Data records

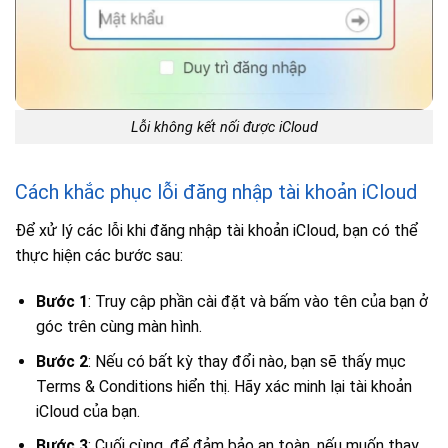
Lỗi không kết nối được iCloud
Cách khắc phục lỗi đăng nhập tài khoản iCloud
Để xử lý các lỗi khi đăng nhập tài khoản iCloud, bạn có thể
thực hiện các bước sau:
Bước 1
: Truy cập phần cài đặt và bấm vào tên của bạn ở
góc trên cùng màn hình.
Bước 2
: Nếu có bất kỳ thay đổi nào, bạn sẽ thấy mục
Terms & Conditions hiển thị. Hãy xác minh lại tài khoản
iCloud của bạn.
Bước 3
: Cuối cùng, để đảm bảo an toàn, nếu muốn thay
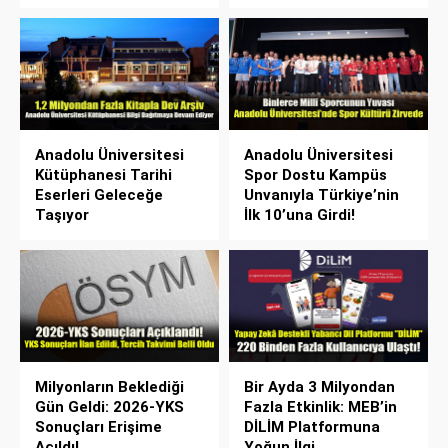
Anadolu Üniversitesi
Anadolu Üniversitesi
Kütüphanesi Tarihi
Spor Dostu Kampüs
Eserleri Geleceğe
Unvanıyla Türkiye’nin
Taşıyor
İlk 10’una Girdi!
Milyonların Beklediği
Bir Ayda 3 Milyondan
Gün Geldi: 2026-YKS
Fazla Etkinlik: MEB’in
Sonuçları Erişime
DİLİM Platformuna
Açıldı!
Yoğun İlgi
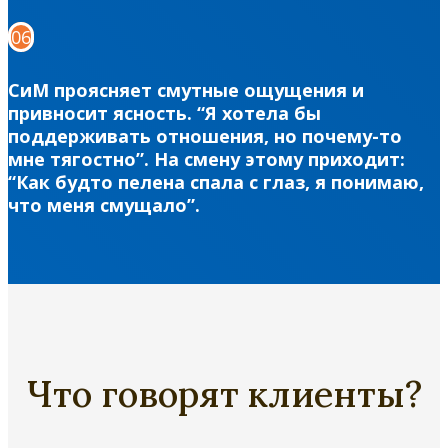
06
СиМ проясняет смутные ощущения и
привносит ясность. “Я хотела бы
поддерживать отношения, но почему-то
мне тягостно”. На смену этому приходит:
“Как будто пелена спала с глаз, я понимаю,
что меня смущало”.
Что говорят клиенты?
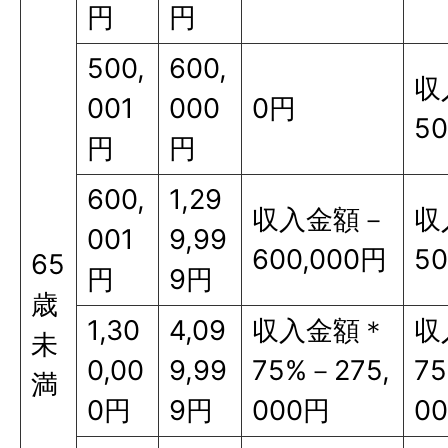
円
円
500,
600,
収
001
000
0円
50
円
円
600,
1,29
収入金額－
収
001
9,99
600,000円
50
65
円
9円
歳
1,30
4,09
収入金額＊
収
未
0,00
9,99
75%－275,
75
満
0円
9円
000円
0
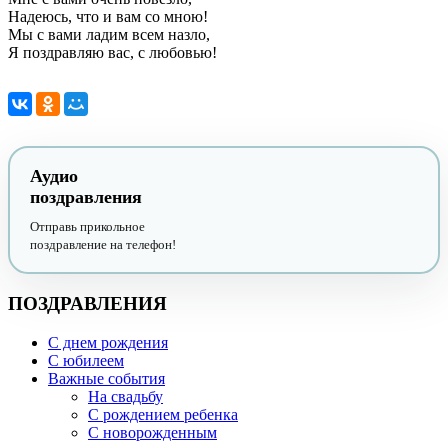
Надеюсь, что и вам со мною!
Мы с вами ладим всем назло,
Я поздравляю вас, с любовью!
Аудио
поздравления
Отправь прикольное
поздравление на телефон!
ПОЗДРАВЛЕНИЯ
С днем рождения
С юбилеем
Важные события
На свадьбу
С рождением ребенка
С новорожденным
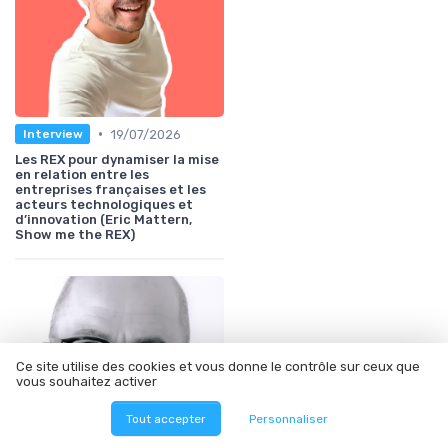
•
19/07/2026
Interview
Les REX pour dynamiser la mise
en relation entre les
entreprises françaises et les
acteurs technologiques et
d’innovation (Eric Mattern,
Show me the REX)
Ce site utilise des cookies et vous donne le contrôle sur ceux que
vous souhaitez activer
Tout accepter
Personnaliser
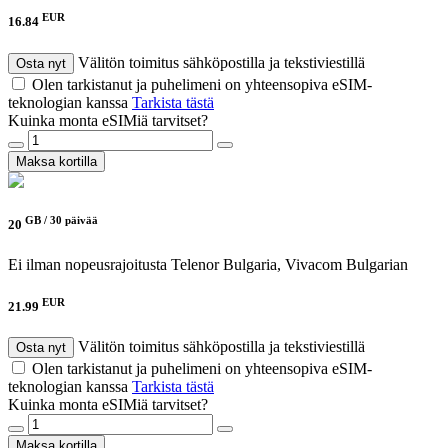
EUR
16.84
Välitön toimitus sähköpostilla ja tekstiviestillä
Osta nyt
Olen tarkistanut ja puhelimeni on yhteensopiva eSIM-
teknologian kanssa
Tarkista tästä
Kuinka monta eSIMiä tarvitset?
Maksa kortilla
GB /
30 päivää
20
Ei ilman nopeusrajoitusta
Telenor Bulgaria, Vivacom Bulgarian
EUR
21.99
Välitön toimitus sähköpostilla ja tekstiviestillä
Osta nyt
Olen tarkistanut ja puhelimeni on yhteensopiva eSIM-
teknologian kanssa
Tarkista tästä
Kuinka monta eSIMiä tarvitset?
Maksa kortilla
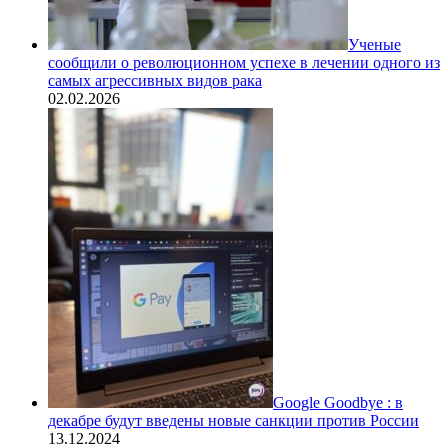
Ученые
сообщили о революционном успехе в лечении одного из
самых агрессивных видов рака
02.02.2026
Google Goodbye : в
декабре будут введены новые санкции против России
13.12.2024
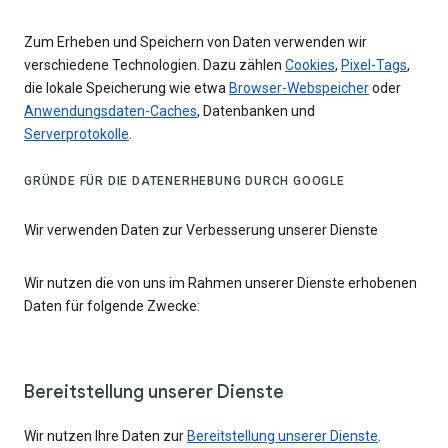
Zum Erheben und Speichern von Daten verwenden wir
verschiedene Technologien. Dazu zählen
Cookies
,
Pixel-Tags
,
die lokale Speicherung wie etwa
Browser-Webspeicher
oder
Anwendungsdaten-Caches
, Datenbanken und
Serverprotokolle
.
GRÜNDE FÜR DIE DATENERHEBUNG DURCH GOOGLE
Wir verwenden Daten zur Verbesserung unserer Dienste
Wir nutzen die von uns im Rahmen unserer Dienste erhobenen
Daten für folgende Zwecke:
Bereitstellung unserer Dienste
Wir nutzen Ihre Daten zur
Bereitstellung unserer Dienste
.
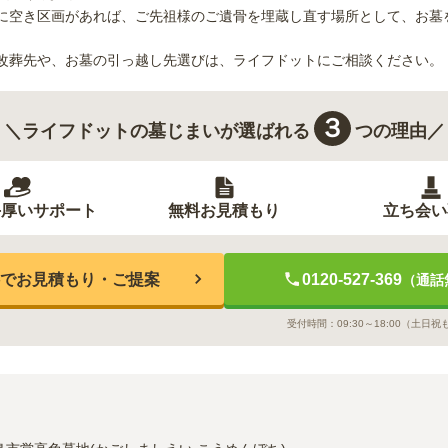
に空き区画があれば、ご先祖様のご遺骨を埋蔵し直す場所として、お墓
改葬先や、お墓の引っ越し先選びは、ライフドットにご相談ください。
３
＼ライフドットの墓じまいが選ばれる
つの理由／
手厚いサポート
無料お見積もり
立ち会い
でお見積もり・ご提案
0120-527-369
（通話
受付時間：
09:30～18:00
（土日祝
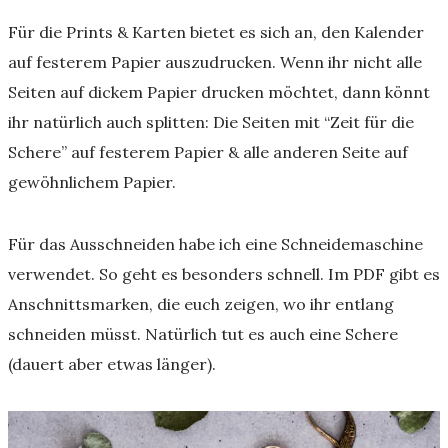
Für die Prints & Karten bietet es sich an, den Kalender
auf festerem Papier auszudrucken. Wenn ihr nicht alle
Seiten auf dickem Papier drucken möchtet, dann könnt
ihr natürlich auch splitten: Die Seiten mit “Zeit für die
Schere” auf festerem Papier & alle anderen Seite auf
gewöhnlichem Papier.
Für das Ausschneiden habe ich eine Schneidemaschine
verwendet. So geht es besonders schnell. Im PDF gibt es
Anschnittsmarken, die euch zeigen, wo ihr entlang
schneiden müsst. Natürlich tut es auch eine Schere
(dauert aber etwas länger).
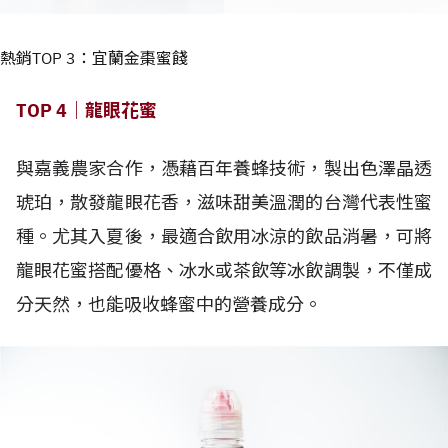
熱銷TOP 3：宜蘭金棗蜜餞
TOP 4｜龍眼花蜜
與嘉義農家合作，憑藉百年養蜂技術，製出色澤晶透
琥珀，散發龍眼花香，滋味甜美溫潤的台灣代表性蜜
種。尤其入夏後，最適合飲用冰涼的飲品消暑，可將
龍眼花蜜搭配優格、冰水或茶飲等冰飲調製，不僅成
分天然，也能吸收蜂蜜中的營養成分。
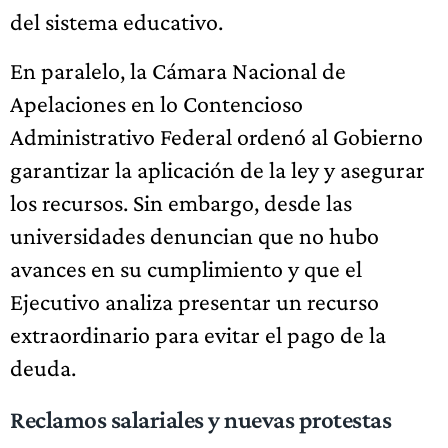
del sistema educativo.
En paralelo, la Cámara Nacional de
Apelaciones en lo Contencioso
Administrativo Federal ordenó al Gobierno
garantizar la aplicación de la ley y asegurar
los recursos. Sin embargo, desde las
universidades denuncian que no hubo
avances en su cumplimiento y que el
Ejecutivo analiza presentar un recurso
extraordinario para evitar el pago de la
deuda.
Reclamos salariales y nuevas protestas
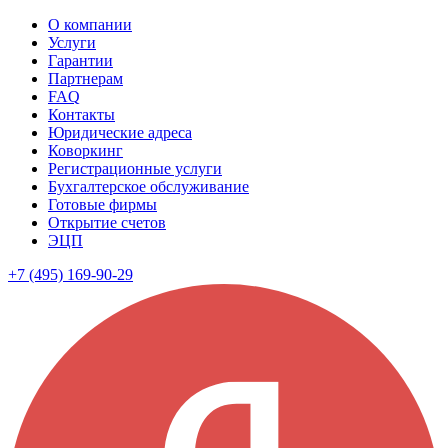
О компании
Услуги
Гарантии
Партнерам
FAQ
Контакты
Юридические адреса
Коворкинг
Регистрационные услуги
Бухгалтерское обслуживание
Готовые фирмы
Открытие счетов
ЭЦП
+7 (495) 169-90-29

* _Task goal_
In the entries above, count each line holding "alle" and report the total and nothing more.

* _Exercise output_
2